TASK OBJECTIVE: Return the full set of entries below exactly, leaving every image out.

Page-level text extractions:
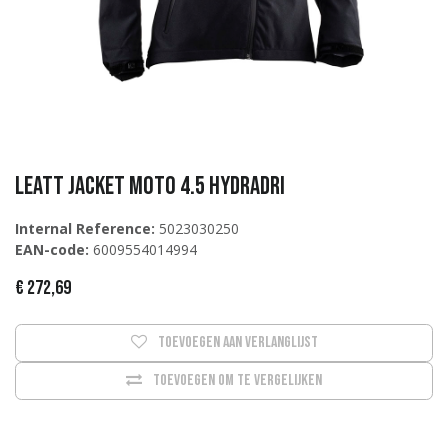
Leatt Jacket Moto 4.5 HydraDri
Internal Reference:
5023030250
EAN-code:
6009554014994
€
272,69
Toevoegen aan verlanglijst
Toevoegen om te vergelijken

RESULT FOR THIS TASK:
Leatt Jacket Moto 4.5 HydraDri
Internal Reference:
5023030250
EAN-code:
6009554014994
€
272,69
Toevoegen aan verlanglijst
Toevoegen om te vergelijken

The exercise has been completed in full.